Data extracts below:
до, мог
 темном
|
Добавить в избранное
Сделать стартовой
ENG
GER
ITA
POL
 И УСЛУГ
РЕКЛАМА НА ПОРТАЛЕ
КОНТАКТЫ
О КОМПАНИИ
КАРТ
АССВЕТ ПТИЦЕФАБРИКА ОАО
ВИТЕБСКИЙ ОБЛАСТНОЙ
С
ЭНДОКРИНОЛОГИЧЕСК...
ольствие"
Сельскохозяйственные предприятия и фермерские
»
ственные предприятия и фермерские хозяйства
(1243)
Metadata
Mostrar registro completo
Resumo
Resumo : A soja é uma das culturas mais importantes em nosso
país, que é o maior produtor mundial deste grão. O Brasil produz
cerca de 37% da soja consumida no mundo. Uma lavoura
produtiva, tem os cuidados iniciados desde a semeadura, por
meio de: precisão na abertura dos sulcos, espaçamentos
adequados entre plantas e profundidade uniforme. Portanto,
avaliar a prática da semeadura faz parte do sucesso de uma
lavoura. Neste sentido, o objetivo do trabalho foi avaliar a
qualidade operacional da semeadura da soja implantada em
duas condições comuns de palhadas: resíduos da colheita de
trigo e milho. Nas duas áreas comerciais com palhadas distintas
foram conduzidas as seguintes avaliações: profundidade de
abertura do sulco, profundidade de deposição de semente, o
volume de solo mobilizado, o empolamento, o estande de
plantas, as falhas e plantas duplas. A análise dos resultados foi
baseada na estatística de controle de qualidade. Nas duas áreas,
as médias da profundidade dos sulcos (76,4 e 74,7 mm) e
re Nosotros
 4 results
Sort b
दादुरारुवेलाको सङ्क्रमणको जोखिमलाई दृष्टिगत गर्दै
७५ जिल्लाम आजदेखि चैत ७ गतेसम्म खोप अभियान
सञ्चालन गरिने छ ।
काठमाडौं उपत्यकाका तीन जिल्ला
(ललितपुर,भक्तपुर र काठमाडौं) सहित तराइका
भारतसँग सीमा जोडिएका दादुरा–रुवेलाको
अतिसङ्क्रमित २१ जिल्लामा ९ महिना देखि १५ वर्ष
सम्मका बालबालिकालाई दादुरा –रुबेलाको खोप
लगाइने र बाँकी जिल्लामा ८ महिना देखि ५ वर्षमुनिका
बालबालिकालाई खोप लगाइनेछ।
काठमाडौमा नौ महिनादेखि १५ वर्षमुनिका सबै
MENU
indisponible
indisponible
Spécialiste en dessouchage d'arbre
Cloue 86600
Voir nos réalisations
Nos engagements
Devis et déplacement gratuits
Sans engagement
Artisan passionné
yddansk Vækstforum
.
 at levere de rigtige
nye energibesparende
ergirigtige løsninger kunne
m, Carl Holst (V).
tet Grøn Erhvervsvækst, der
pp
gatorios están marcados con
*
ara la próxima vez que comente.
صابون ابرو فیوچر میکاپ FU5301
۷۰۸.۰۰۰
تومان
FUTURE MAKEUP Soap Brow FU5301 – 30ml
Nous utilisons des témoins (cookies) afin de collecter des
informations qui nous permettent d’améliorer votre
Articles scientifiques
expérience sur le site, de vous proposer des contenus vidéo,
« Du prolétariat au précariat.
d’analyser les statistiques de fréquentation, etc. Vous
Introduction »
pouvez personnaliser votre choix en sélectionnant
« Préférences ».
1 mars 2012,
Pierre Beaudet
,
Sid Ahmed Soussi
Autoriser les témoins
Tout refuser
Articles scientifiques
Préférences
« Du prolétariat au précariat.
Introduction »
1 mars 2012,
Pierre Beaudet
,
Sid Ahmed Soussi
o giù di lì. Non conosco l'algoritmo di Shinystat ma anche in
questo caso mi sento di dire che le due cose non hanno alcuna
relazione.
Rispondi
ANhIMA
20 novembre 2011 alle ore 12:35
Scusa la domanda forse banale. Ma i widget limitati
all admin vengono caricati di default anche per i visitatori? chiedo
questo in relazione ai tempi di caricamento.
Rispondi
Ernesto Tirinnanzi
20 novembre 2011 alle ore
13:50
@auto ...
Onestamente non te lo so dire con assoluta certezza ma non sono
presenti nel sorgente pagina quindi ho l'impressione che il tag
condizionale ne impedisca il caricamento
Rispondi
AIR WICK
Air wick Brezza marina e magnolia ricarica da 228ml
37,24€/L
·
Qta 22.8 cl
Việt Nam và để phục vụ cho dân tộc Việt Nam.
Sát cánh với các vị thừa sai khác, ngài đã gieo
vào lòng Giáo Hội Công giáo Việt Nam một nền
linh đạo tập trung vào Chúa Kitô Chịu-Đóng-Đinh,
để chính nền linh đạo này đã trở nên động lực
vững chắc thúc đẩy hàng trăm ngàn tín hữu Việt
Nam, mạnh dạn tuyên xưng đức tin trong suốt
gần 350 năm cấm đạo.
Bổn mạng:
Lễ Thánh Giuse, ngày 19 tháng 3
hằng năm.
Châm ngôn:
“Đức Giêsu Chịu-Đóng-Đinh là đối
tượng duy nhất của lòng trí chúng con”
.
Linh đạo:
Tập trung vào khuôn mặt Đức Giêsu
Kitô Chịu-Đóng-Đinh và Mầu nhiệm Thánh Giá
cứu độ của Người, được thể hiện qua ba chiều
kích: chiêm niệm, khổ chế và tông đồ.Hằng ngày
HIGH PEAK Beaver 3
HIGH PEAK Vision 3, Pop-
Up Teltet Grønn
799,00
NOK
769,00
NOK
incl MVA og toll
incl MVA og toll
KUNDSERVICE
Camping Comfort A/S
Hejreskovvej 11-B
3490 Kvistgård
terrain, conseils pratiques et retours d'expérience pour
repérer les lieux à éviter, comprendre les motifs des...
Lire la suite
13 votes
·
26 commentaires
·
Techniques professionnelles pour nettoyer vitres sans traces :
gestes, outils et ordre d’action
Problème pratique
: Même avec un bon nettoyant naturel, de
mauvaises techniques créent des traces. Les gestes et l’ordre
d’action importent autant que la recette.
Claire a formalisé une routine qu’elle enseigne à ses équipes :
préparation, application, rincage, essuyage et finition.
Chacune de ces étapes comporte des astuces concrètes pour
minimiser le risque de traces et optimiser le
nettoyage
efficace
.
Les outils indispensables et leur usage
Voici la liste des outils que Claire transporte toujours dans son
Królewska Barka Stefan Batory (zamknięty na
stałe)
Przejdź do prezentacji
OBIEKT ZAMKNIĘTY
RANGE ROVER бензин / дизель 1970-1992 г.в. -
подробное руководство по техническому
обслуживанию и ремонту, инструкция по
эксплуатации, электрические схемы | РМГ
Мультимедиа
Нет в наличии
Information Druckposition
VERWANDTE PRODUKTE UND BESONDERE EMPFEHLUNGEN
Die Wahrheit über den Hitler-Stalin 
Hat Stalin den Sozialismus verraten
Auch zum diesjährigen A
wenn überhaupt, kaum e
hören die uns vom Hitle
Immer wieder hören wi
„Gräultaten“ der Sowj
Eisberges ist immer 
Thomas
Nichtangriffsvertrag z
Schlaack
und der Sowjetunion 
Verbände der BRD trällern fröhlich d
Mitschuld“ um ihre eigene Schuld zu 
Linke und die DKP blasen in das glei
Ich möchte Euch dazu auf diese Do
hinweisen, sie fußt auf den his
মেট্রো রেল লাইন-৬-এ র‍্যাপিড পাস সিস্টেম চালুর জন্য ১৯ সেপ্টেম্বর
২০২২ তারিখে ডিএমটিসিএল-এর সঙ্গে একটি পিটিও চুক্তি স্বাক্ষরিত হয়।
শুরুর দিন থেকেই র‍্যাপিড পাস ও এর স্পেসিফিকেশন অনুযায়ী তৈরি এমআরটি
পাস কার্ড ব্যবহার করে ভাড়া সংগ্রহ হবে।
End of Data extracts.
(Work to be completed):
Using the data above, repeat exactly the lines that begin at the line with "Ernesto Tirinnanzi" and end at the line with "cứu độ của Người, được thể hiện qua ba chiều", both ends included.

(Expected output):
Ernesto Tirinnanzi
20 novembre 2011 alle ore
13:50
@auto ...
Onestamente non te lo so dire con assoluta certezza ma non sono
presenti nel sorgente pagina quindi ho l'impressione che il tag
condizionale ne impedisca il caricamento
Rispondi
AIR WICK
Air wick Brezza marina e magnolia ricarica da 228ml
37,24€/L
·
Qta 22.8 cl
Việt Nam và để phục vụ cho dân tộc Việt Nam.
Sát cánh với các vị thừa sai khác, ngài đã gieo
vào lòng Giáo Hội Công giáo Việt Nam một nền
linh đạo tập trung vào Chúa Kitô Chịu-Đóng-Đinh,
để chính nền linh đạo này đã trở nên động lực
vững chắc thúc đẩy hàng trăm ngàn tín hữu Việt
Nam, mạnh dạn tuyên xưng đức tin trong suốt
gần 350 năm cấm đạo.
Bổn mạng:
Lễ Thánh Giuse, ngày 19 tháng 3
hằng năm.
Châm ngôn:
“Đức Giêsu Chịu-Đóng-Đinh là đối
tượng duy nhất của lòng trí chúng con”
.
Linh đạo:
Tập trung vào khuôn mặt Đức Giêsu
Kitô Chịu-Đóng-Đinh và Mầu nhiệm Thánh Giá
cứu độ của Người, được thể hiện qua ba chiều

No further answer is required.